# some thing to think about



## wittdog (Jul 30, 2006)

I decided to try this today…I might enter it in Ointoberfest if I can figure out how to get the coconuts to break more evenly…






Sorry about the pics but we have alot going on right now.....


----------



## Kloset BBQR (Jul 30, 2006)

What is it Dog?  From the pics it kind of looks like a Coconut Pot Pie.  Looks interesting.


----------



## Bruce B (Jul 30, 2006)

brian j said:
			
		

> looks interesting.  what's in it?



Before learning "what's in it", we should probably learn "what is it?" :grin:  :grin:


----------



## Finney (Jul 30, 2006)

coconut souffle?  Looks good.


----------



## wittdog (Jul 30, 2006)

It's supposed to be Coconut Custard in Coconut Shells....I probably left them on a little to long....The reicipe is in SR Beer can Chicken Book...I'll post it when I get time..The uncooked batter tasted good and I'll have to wait until they cool to let you know how they turned out.


----------



## wittdog (Jul 30, 2006)

Mango said:
			
		

> your best bet is a bandsaw or a recircating saw with a fine tooth blade.
> 
> They do look good


Thanks for the advice.....


----------



## Griff (Jul 30, 2006)

Very interesting. How did it taste?

Griff


----------



## wittdog (Jul 30, 2006)

Well it tasted good but I overcooked the custard.   it does need some more flavor I have a few ideas…I see if I can get it right next time….I think next time I’ll do it on the WSM…


----------



## DATsBBQ (Jul 30, 2006)

A chopsaw would do it, but the possiblity of inury would be above my comfort zone. The previous recommendation of a band saw is probally the best. Cleaning up the coconut milk will be messy.  #-o


----------



## Puff1 (Jul 30, 2006)

That look real good, I have the book I'll have to look it up :!:


----------



## Pigs On The Wing BBQ (Jul 30, 2006)

Dave: I can let you use my meat saw it you like, it works great on those bad boys.

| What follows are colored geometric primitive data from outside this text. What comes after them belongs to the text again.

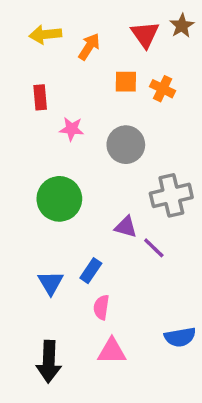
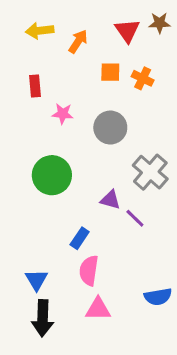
brown star: (182, 26) -> (160, 23), turned 30
gray cross: (171, 195) -> (150, 172), turned -36
blue triangle: (51, 283) -> (37, 280), moved
pink semicircle: (101, 307) -> (89, 271), size x1.4

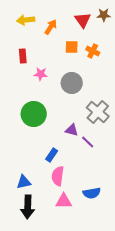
blue triangle: (37, 280) -> (24, 182), turned 49
blue semicircle: (158, 297) -> (92, 193), moved

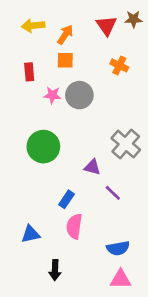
orange square: (72, 47) -> (65, 60), moved
gray circle: (72, 83) -> (79, 95), moved
purple line: (88, 142) -> (113, 193), moved
pink triangle: (64, 201) -> (121, 279), moved
black arrow: (28, 207) -> (55, 270), moved, size x0.7

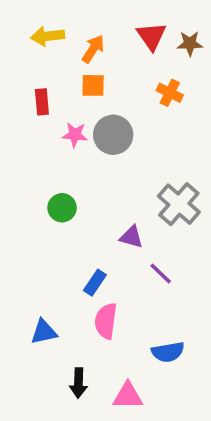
brown star: (133, 19) -> (190, 43), moved
green circle: (43, 147) -> (62, 208), size x0.6
pink triangle: (121, 279) -> (128, 396), moved

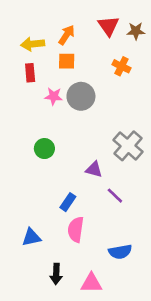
yellow arrow: (47, 36) -> (33, 44), moved

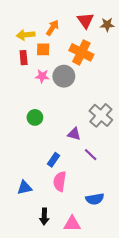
orange square: (67, 61) -> (43, 49), moved
orange cross: (121, 66) -> (81, 52), moved, size x1.6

I'll evan help ya. 8-[


----------



## wittdog (Jul 30, 2006)

David Lohrentz said:
			
		

> This sounds like an interesting recipe.  Custards are a little tricky to get just right.  They are sublime when cooked to perfection.  *When custards are baked in an oven, one typically puts the ramekins in a baking dish with hot water half way up the side to promote a more slow, even cooking of the custard.  I wonder if there would be some way to replicate that effect on the grill*.
> 
> You may try experimenting with a probe thermometer to help you to pull them at the right time, but keep in mind that with custards, the lower the baking temperature, the lower the finish temp will be.  There will typically be some jiggle to the center of the custard when you pull them.  They will set up more as they cool.

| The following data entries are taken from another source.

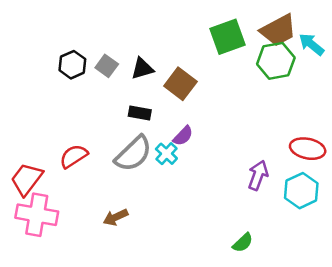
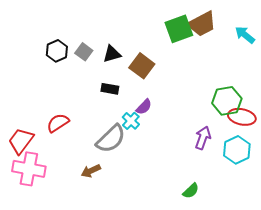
brown trapezoid: (278, 30) -> (202, 24), moved
green hexagon: (276, 61) -> (227, 101), moved
gray semicircle: (133, 154) -> (111, 139), moved

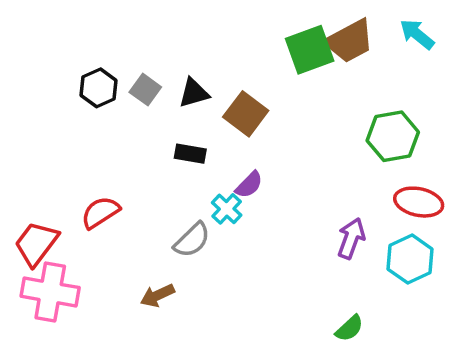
cyan arrow: (245, 35) -> (417, 34), moved
green hexagon: (227, 101) -> (393, 136), moved
gray semicircle: (111, 139) -> (192, 240), size x0.7
green semicircle: (191, 191) -> (349, 328), moved

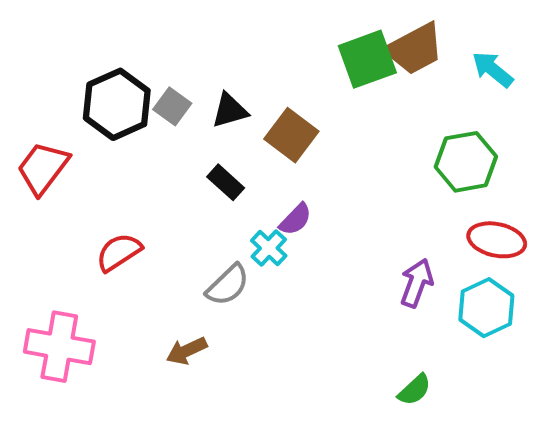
cyan arrow: (417, 34) -> (493, 69), moved
black hexagon: (99, 88) -> (117, 104), size x1.5
black rectangle: (190, 154) -> (226, 182), turned 32
red trapezoid: (36, 244) -> (43, 168), moved

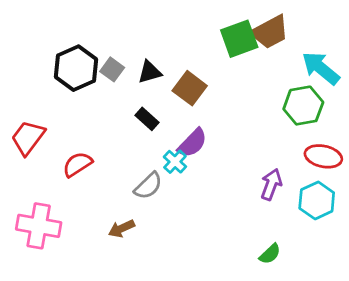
cyan arrow: (493, 69) -> (321, 68), moved, size x1.4
red trapezoid: (43, 168) -> (28, 138), moved
purple semicircle: (295, 219) -> (192, 143), size x1.4

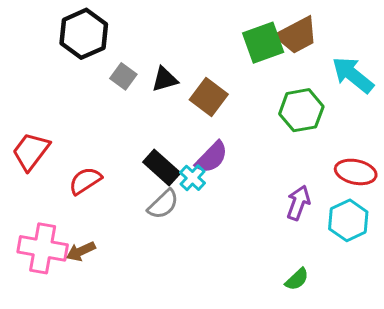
black hexagon: (76, 68) -> (84, 34), moved
green hexagon: (303, 106) -> (301, 110), moved
black rectangle: (147, 119) -> (162, 168), moved, size x1.4
brown arrow: (122, 229) -> (81, 251), moved

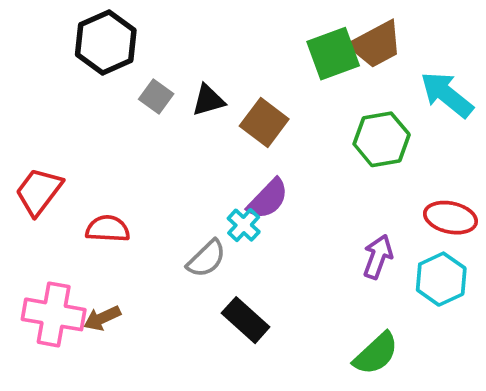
black rectangle: (162, 168) -> (246, 320), moved
red semicircle: (85, 181) -> (108, 229), turned 36
green semicircle: (297, 279) -> (376, 354), size x1.5

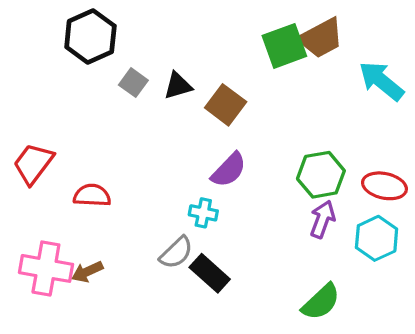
green hexagon: (382, 139) -> (321, 175), moved
cyan cross: (244, 225) -> (203, 213), moved, turned -32
gray semicircle: (206, 259) -> (176, 253), moved

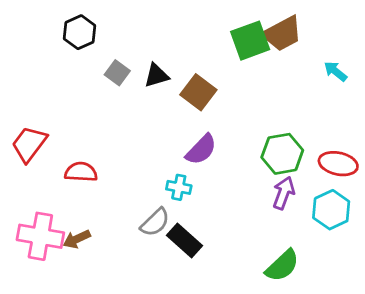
black hexagon: (90, 36) -> (80, 32), size x0.7
cyan arrow: (381, 81) -> (335, 71), size x0.6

I was thinking that the coconut would help in that regard......I think the main problem was I just overcooked them.....I got called away from the grill and by the time I got back to it...was to late...I take full responsibility.....I might try to fill a pan with water and then put the coconuts in and cook like that...I might try a therm next time as well...I think the WSM would have been a better cooking option.....


----------



## Wittdogs B (Jul 30, 2006)

The flavor was good, but as dave said, because they were a bit over cooked, the texture was off.  However, in the bigger coconuts there was some custard at the bottom that was perfectly cooked.


----------



## Puff1 (Jul 30, 2006)

Wittdogs B said:
			
		

> The flavor was good, but as dave said, because they were a bit over cooked, the texture was off.  However, in the bigger coconuts there was some custard at the bottom that was perfectly cooked.


Practice will make perfect, that is a great idea :!:


----------



## ScottyDaQ (Jul 31, 2006)

Looks like a fun thing to try some time. How are you opening them now? A la Bobby Flay?


----------



## wittdog (Jul 31, 2006)

I don't know how bobby does it but I was wacking it with a metal insturment.


----------



## SteerCrazy (Jul 31, 2006)

Interesting idea, looks great though


----------